═══ Data provided
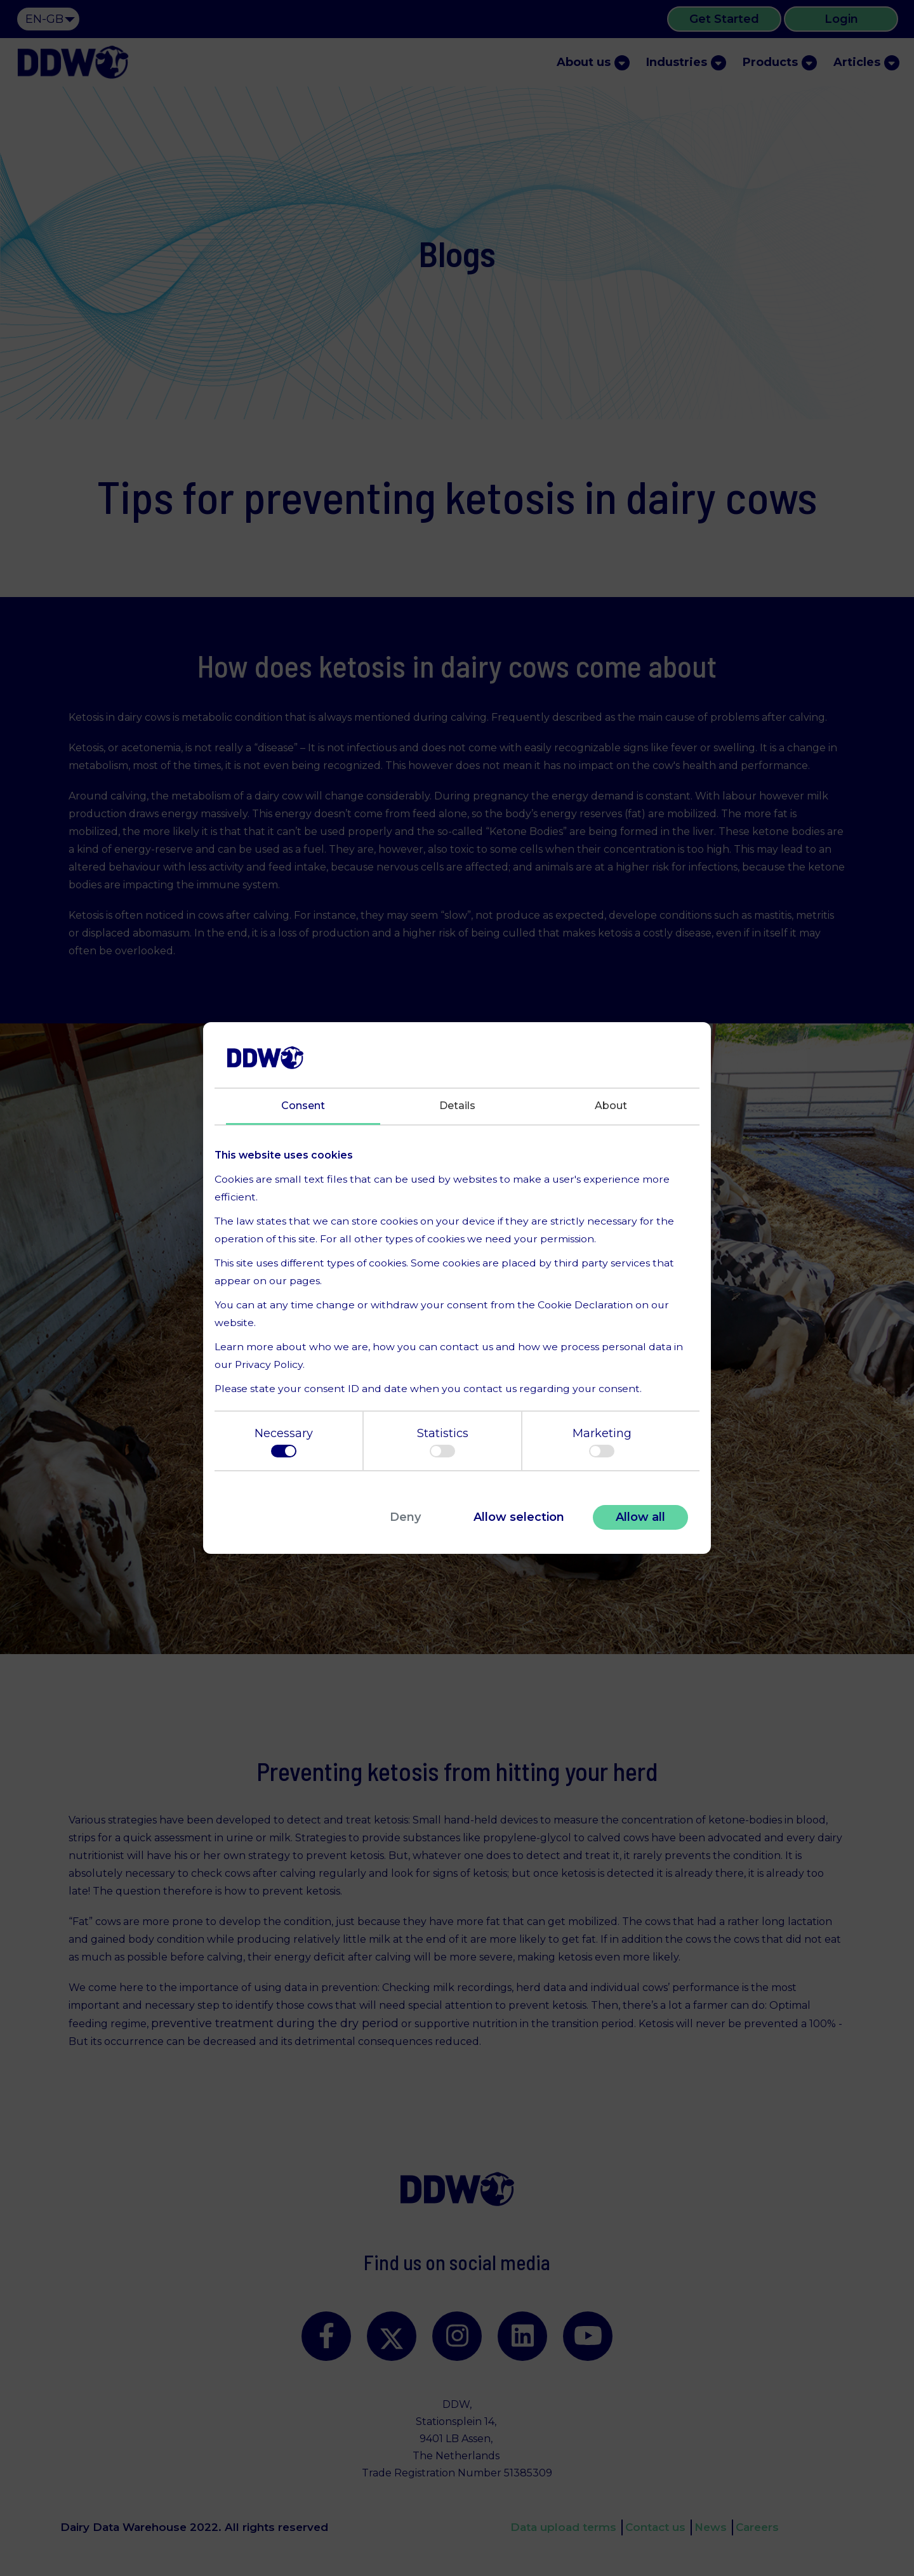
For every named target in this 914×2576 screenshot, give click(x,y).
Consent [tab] (303, 1106)
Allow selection (519, 1517)
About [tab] (611, 1106)
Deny (405, 1517)
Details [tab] (457, 1106)
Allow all (640, 1517)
══════
Take the entries shown above and quote them verbatim, passing over the pictures.

Output for this task:
For every named target in this 914×2576 screenshot, give click(x,y).
Consent [tab] (303, 1106)
Allow selection (519, 1517)
About [tab] (611, 1106)
Deny (405, 1517)
Details [tab] (457, 1106)
Allow all (640, 1517)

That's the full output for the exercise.